Zhao Qian, Zmuda Joseph M, Kuipers Allison L, Bunker Clareann H, Patrick Alan L, Youk Ada O, Miljkovic Iva
From the Department of Epidemiology, Graduate School of Public Health, University of Pittsburgh, PA (Q.Z., J.M.Z., A.L.K., C.H.B., I.M.); Tobago Health Studies Office, Scarborough, Trinidad & Tobago (A.L.P.); and Department of Biostatistics, Graduate School of Public Health, University of Pittsburgh, PA (A.O.Y.).
From the Department of Epidemiology, Graduate School of Public Health, University of Pittsburgh, PA (Q.Z., J.M.Z., A.L.K., C.H.B., I.M.); Tobago Health Studies Office, Scarborough, Trinidad & Tobago (A.L.P.); and Department of Biostatistics, Graduate School of Public Health, University of Pittsburgh, PA (A.O.Y.)
Hypertension. 2017 May;69(5):957-963. doi: 10.1161/HYPERTENSIONAHA.116.08415. Epub 2017 Mar 6.
Increased ectopic adipose tissue infiltration in skeletal muscle is associated with insulin resistance and diabetes mellitus. We evaluated whether change in skeletal muscle adiposity predicts subsequent development of hypertension in men of African ancestry, a population sample understudied in previous studies. In the Tobago Health Study, a prospective longitudinal study among men of African ancestry (age range 40-91 years), calf intermuscular adipose tissue, and skeletal muscle attenuation were measured with computed tomography.

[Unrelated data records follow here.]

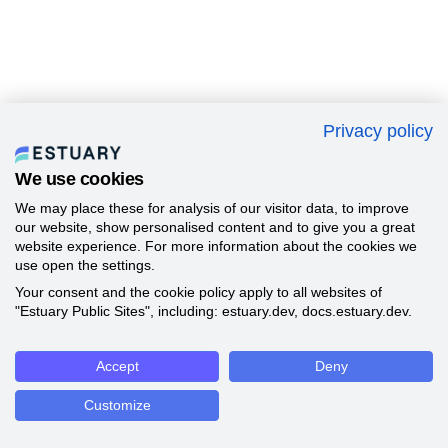
Privacy policy
We use cookies
We may place these for analysis of our visitor data, to improve
our website, show personalised content and to give you a great
website experience. For more information about the cookies we
use open the settings.
Your consent and the cookie policy apply to all websites of
"Estuary Public Sites", including: estuary.dev, docs.estuary.dev.
Accept
Deny
Customize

Hypertension was defined as a systolic blood pressure ≥140 mm Hg, or a diastolic blood pressure ≥90 mm Hg, or receiving antihypertensive medications. Logistic regression was performed with adjustment for age, insulin resistance, baseline and 6-year change in body mass index, baseline and 6-year change in waist circumference, and other potential confounding factors. Among 746 normotensive men at baseline, 321 (43%) developed hypertension during the mean 6.2 years of follow-up. Decreased skeletal muscle attenuation was associated with newly developed hypertension after adjustment for baseline and 6-year change of body mass index (odds ratio [95% confidence interval] per SD, 1.3 [1.0-1.6]) or baseline and 6-year change of waist circumference (odds ratio [95% confidence interval] per SD, 1.3 [1.0-1.6]). No association was observed between increased intermuscular adipose tissue and hypertension. Our novel findings show that decreased muscle attenuation is associated with newly developed hypertension among men of African ancestry, independent of general and central adiposity and insulin resistance. Further studies are needed to adjust for inflammation, visceral and other ectopic adipose tissue depots, and to confirm our findings in other population samples.
骨骼肌中异位脂肪组织浸润增加与胰岛素抵抗和糖尿病相关。我们评估了骨骼肌肥胖的变化是否能预测非洲裔男性高血压的后续发展,此前的研究对这一人群样本关注较少。在多巴哥健康研究中,对非洲裔男性(年龄范围40 - 91岁)进行了一项前瞻性纵向研究,通过计算机断层扫描测量小腿肌间脂肪组织和骨骼肌衰减。高血压定义为收缩压≥140 mmHg,或舒张压≥90 mmHg,或正在接受抗高血压药物治疗。进行逻辑回归分析时,对年龄、胰岛素抵抗、体重指数的基线及6年变化、腰围的基线及6年变化以及其他潜在混杂因素进行了调整。在基线时的746名血压正常的男性中,321名(43%)在平均6.2年的随访期间患上了高血压。在对体重指数的基线及6年变化(每标准差的比值比[95%置信区间],1.3[1.0 - 1.6])或腰围的基线及6年变化(每标准差的比值比[95%置信区间],1.3[1.0 - 1.6])进行调整后,骨骼肌衰减降低与新发生的高血压相关。未观察到肌间脂肪组织增加与高血压之间存在关联。我们的新发现表明,在非洲裔男性中,肌肉衰减降低与新发生的高血压相关,且独立于全身和中心性肥胖以及胰岛素抵抗。需要进一步研究来调整炎症、内脏和其他异位脂肪组织储存,并在其他人群样本中证实我们的发现。